Bez przełomu w EBC

Bez przełomu w EBC
Poranny Szkic Walutowy AFS
Data dodania: 2013-10-03 (09:35)

M. Draghi nie powiedział nic, co mogłoby zahamować trend aprecjacji euro. Powtórzył tezy z poprzedniego posiedzenia EBC. Wraz z rozwiązaniem kryzysu politycznego we Włoszech oraz słabymi danymi z rynku pracy prywatnej firmy ADP, spowodowało to dalszy wzrost eurodolara do 1,3600. Złoty mocniejszy. EUR/PLN testuje dolne ograniczenie konsolidacji.

Komunikat oraz wypowiedzi prezesa Europejskiego Banku Centralnego na konferencji prasowej po październikowym posiedzeniu nie przyniosły żadnych nowych informacji. M. Draghi powtórzył w większości stwierdzenia, które pojawiły się podczas wrześniowego spotkania Rady Zarządzającej. Stwierdził, że w średnim terminie presja cenowa w strefie euro pozostanie ograniczona, a oczekiwania inflacyjne mocno zakotwiczone.

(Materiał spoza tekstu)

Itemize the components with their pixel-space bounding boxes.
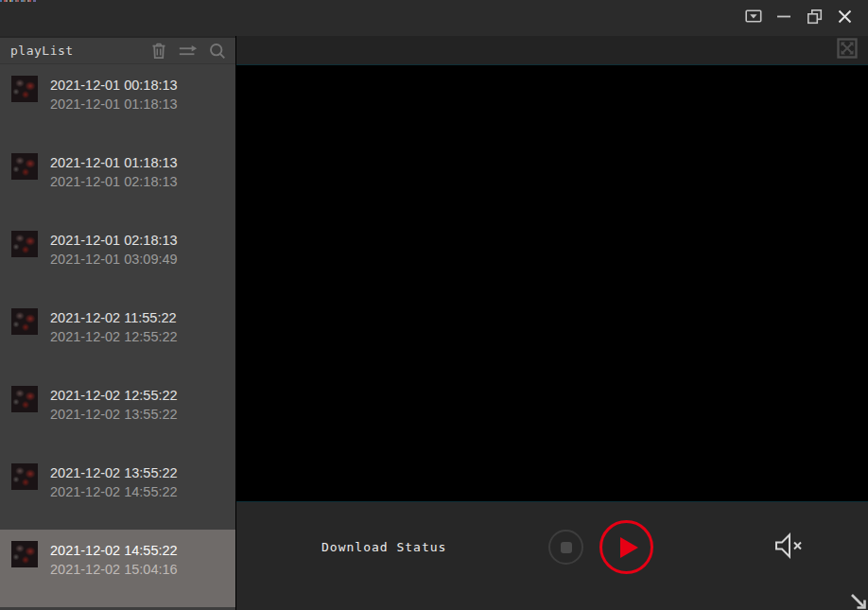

Dodał, że EBC utrzyma akomodacyjną politykę pieniężną tak długo jak to będzie konieczne. Powtórzył, że stopy procentowe w regionie pozostaną na obecnym lub niższym poziomie przez dłuższy czas. Potwierdził, że po raz kolejny dyskutowano o obniżce stóp procentowych. EBC jest gotowy rozważyć wszystkie dostępne instrumenty polityki pieniężnej (w tym program wsparcia płynności LTRO) by stabilizować sytuację na rynkach i wspierać aktywność gospodarczą. Nie zapowiedział jednak, że przygotowuje się do ich uruchomienia.

Według Draghiego koniunktura w regionie ulega stopniowej, ale powolnej poprawie. EBC nie widzi zagrożenia dla wzrostu ze strony kursu walutowego. Na pytanie czy wysokie notowania euro wobec dolara nie zaszkodzą proeksportowo nastawionej europejskiej gospodarce (EUR/USD znajduje się na tym samym poziomie co w lutym, kiedy takie stwierdzenie padło z ust prezesa) stwierdził, że kurs walutowy nie jest celem polityki ECB. Dodał jednak, że Bank obserwuje wahania euro z dużą uwagą.

Rynki z zadowoleniem przyjęły utrzymanie dotychczasowej retoryki przez Draghiego. Wielu spodziewało się, że w związku ze spadkiem inflacji oraz szeregiem nienajlepszych danych z gospodarki strefy euro, złagodzi on ton wypowiedzi. Tymczasem nie próbował w żaden sposób wpływać na zmianę postrzegania sytuacji przez inwestorów. W reakcji na słowa Włocha euro wyraźnie zyskało na wartości wobec dolara. Kurs EUR/USD wzrósł do nowych, 7-miesięcznych maksimów, powyżej 1,3600. W ślad za wahaniami na rynku międzynarodowym, zyskiwał również złoty. Kurs USD/PLN przełamał wtorkowe minima na 3,1050, zaś EUR/PLN je wyrównał (4,2110). Notowania utrzymały się jednak w granicach krótkoterminowej konsolidacji.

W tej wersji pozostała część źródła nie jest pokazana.